Statt Jubelfeier "feiere" ich erstmal mit diesem Mail an Euch... und dann mit einem Caipirinha am zentralen Platz hier. Irgend jemand wird schon mitfeiern - und wenn es meine treue Reisegefaehrtin Emma (fuer Nicht-Eingeweihte: eine kleine Stoffhaesin) ist...

Nach meinen letzten Infos heut abend hat sich Ex-Praesident "Goni" per Hubschrauber gen Santa Cruz abgesetzt und will dann nach Miami... Dort ist Goni, der Besitzer mehrerer Minen Boliviens, dann bei den ganzen gierig-reichen Exilcubanern in bester Gesellschaft... (boeser Kommentar am Rande... Ihr kennt mich ja...)

Sein seit drei Wochen von immer mehr Bevoelkerungsgruppen geforderter Ruecktritt war wirklich ueberfaellig. In den letzten vier Wochen (also seit ich hier bin) hat es in diesem Land ueber 80 Tote und ueber 400 Verletzte gegeben. In La Paz und El Alto (oberhalb von La Paz rund um den Flughafen von La Paz) herrscht seit neun Tagen Ausnahmezustand. Neben den Minenarbeitern von Potosi, zahllosen Rentnern sind in den letzten Tagen auch Abgeordnete in Hungerstreik getreten... Neben der grossen zentralen Forderung "Kein Gas an Chile - Kein Gas an USA/Mexico ueber einen chilenischen Hafen - Gas und industrielle Entwicklung fuer Bolivien" sind schon seit einiger Zeit viele andere Forderungen verschiedenster Interessengruppen dieses Landes getreten... Nachdem der Praesident keinerlei Anstalten machte, sich wirklich mit den Forderungen und Gruppierungen auseinander zu setzen und immer wieder mit wenig hilfreichen Erklaerungen ans Volk, mit Aussitzen und mit Militaerrepression reagierte, war sein Ruecktritt wohl die einzige Chance, einem Staatsstreich oder Zivilkrieg zu entgehen... Wenn ich das richtig im Ueberblick hab, ist es das erste Mal in der Geschichte Boliviens, dass es das bolivianische Volk schafft, sich "relativ friedlich" von einem von den USA protegierten Praesidenten zu befreien.

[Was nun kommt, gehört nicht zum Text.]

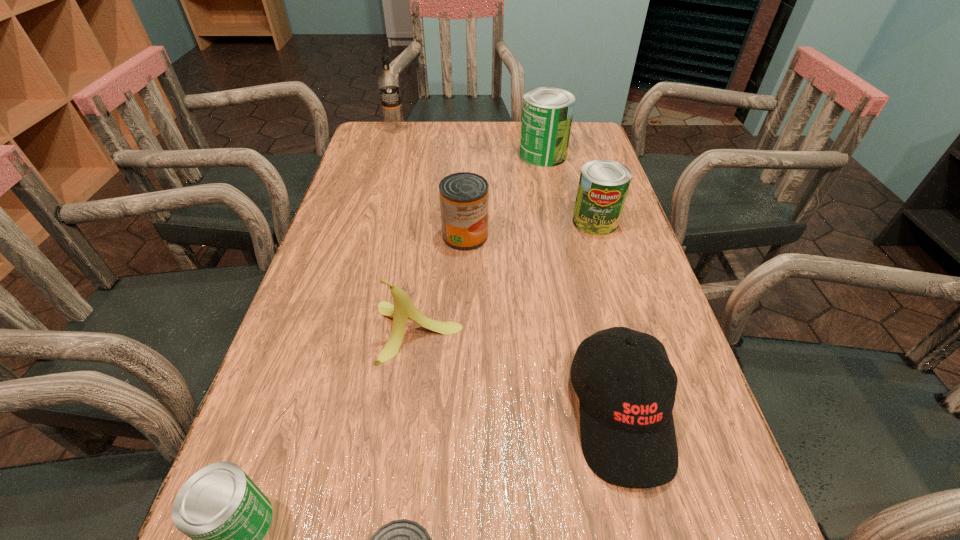 At what (x,y) coordinates should I click in order to perform the action: click on vacant space at the left edge of the desktop. Please return your answer as a coordinate pair (x, y). Looking at the image, I should click on (357, 230).

Where is `vacant area at the right edge`? This screenshot has width=960, height=540. vacant area at the right edge is located at coordinates (575, 228).

I want to click on vacant point located between the baseball cap and the banana, so click(519, 373).

At what (x,y) coordinates should I click in order to perform the action: click on free point between the banana and the bigger red can. Please return your answer as a coordinate pair (x, y). Looking at the image, I should click on (442, 284).

Locate an element on the screen. free space between the vodka and the black baseball cap is located at coordinates (508, 271).

Find the location of a particular element. This screenshot has width=960, height=540. empty space between the bigger red can and the farthest can is located at coordinates (504, 195).

You are a GUI agent. You are given a task and a screenshot of the screen. Output one action in this format:
    pyautogui.click(x=<x>, y=<y>)
    Task: Click on the vacant area between the farthest can and the farthest object
    This screenshot has width=960, height=540.
    Given the screenshot: What is the action you would take?
    tap(469, 142)

At what (x,y) coordinates should I click in order to perform the action: click on empty location between the tallest object and the baseball cap. Please return your answer as a coordinate pair (x, y). Image resolution: width=960 pixels, height=540 pixels. Looking at the image, I should click on (508, 271).

At what (x,y) coordinates should I click in order to perform the action: click on object that is the sixth nearest to the banana. Please return your answer as a coordinate pair (x, y). The image size is (960, 540). Looking at the image, I should click on (547, 113).

Locate an element on the screen. object that is the fifth closest to the banana is located at coordinates (603, 185).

Was Korruption in Lateinamerika betrifft, steht Bolivien momentan zwar nicht mehr an zweiter sondern "nur noch" an vierter Stelle, aber: Bolivien ist so reich an Natur- und Bodenschaetzen und die grosse Mehrheit seiner BewohnerInnen ist so arm... Tiempo para cambiar - Zeit fuer Veraenderungen! Ob sich mit dem nun zunaechst das Ruder uebernehmenden Vizepraesident Carlos Mesa aendert, bleibt abzuwarten... aber immerhin! Aufbruchstimmung im Land!

UYUNI

... ist zwar inzwischen schon etwas laenger her, aber mein 4-Tages-Treck von Uyuni Richtung Chile und zurueck war so traumhaft schoen, dass ich Euch zumindest ein Minimum davon berichten will:

Wenn ich das richtig verstanden hab, haben wir in diesen vier Tagen mit einem Jeep ca. 1000 Kilometer zurueck gelegt... Das ist aber auch in Relation zu sehen: Bolivien hat zwar nur rund 8 Millionen Einwohner/innen, die Landflaeche ist allerdings fast dreimal so gross wie Deutschland!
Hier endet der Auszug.